BEGIN DATASET EXTRACT

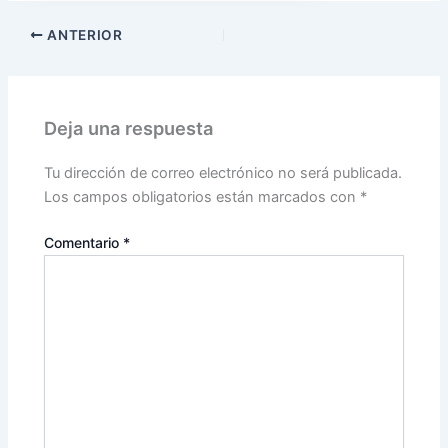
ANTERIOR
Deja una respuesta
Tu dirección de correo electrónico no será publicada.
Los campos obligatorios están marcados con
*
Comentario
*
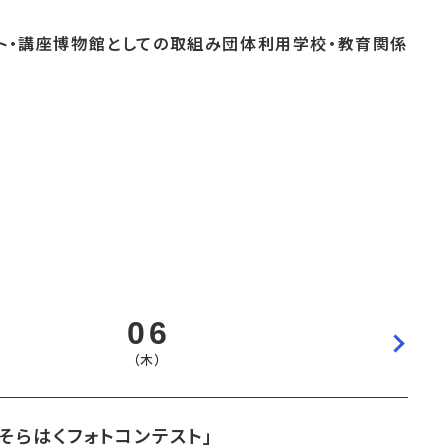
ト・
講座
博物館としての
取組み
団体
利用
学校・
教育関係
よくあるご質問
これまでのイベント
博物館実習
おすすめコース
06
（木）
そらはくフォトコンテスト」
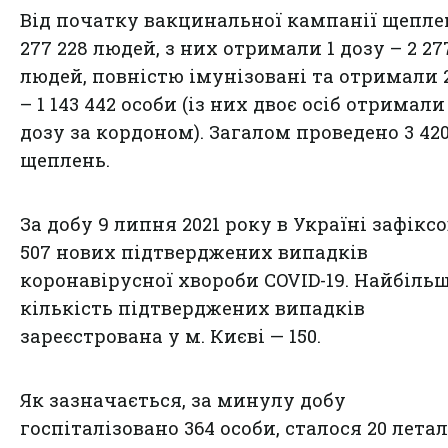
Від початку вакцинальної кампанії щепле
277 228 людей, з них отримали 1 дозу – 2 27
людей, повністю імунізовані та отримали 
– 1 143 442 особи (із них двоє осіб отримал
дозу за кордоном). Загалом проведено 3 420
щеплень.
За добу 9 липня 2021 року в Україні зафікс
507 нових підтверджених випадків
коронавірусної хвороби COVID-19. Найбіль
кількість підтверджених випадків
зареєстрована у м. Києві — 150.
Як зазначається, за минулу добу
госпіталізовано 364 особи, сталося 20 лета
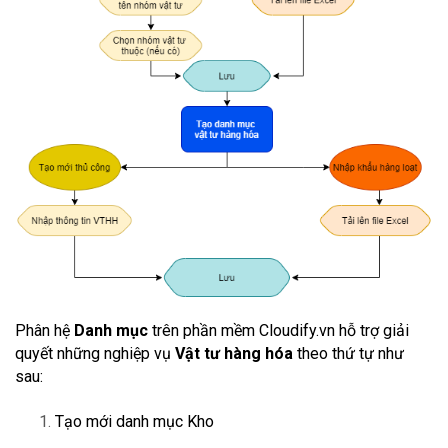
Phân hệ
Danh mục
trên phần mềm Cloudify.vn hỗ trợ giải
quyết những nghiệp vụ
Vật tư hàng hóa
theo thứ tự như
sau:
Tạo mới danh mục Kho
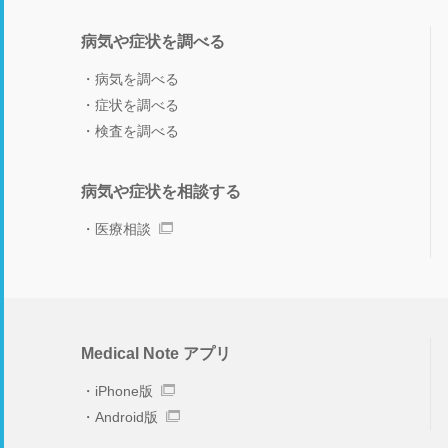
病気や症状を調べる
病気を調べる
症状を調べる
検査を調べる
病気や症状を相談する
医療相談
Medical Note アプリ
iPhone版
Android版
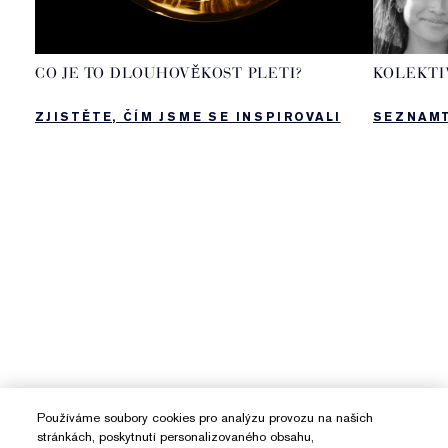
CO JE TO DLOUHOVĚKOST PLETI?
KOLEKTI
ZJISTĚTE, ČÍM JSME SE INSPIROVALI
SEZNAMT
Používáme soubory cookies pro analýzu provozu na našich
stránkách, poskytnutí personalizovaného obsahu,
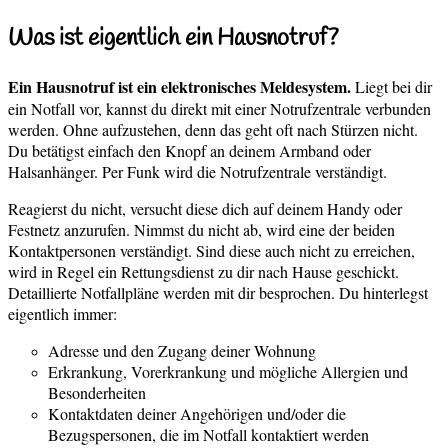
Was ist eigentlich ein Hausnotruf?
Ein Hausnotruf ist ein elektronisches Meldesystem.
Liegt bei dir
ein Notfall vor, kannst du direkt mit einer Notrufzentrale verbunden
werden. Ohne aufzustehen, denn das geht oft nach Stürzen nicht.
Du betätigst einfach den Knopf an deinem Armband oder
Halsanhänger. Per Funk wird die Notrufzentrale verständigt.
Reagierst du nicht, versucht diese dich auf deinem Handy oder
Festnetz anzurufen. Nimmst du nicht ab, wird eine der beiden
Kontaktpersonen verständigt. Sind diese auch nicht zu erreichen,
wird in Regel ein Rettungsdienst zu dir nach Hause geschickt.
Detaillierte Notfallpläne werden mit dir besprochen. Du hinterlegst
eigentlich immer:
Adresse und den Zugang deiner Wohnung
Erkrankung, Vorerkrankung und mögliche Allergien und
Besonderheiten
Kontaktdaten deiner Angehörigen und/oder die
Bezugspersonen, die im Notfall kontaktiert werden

END DATASET EXTRACT

The reply should hold every line of the records unchanged and no pictures.

* **WRITTEN RESPONSE**:
ANTERIOR
Deja una respuesta
Tu dirección de correo electrónico no será publicada.
Los campos obligatorios están marcados con
*
Comentario
*
ト・
講座
博物館としての
取組み
団体
利用
学校・
教育関係
よくあるご質問
これまでのイベント
博物館実習
おすすめコース
06
（木）
そらはくフォトコンテスト」
Від початку вакцинальної кампанії щепле
277 228 людей, з них отримали 1 дозу – 2 27
людей, повністю імунізовані та отримали 
– 1 143 442 особи (із них двоє осіб отримал
дозу за кордоном). Загалом проведено 3 420
щеплень.
За добу 9 липня 2021 року в Україні зафікс
507 нових підтверджених випадків
коронавірусної хвороби COVID-19. Найбіль
кількість підтверджених випадків
зареєстрована у м. Києві — 150.
Як зазначається, за минулу добу
госпіталізовано 364 особи, сталося 20 лета
Phân hệ
Danh mục
trên phần mềm Cloudify.vn hỗ trợ giải
quyết những nghiệp vụ
Vật tư hàng hóa
theo thứ tự như
sau:
Tạo mới danh mục Kho
病気や症状を調べる
病気を調べる
症状を調べる
検査を調べる
病気や症状を相談する
医療相談
Medical Note アプリ
iPhone版
Android版
CO JE TO DLOUHOVĚKOST PLETI?
KOLEKTI
ZJISTĚTE, ČÍM JSME SE INSPIROVALI
SEZNAMT
Používáme soubory cookies pro analýzu provozu na našich
stránkách, poskytnutí personalizovaného obsahu,
Was ist eigentlich ein Hausnotruf?
Ein Hausnotruf ist ein elektronisches Meldesystem.
Liegt bei dir
ein Notfall vor, kannst du direkt mit einer Notrufzentrale verbunden
werden. Ohne aufzustehen, denn das geht oft nach Stürzen nicht.
Du betätigst einfach den Knopf an deinem Armband oder
Halsanhänger. Per Funk wird die Notrufzentrale verständigt.
Reagierst du nicht, versucht diese dich auf deinem Handy oder
Festnetz anzurufen. Nimmst du nicht ab, wird eine der beiden
Kontaktpersonen verständigt. Sind diese auch nicht zu erreichen,
wird in Regel ein Rettungsdienst zu dir nach Hause geschickt.
Detaillierte Notfallpläne werden mit dir besprochen. Du hinterlegst
eigentlich immer:
Adresse und den Zugang deiner Wohnung
Erkrankung, Vorerkrankung und mögliche Allergien und
Besonderheiten
Kontaktdaten deiner Angehörigen und/oder die
Bezugspersonen, die im Notfall kontaktiert werden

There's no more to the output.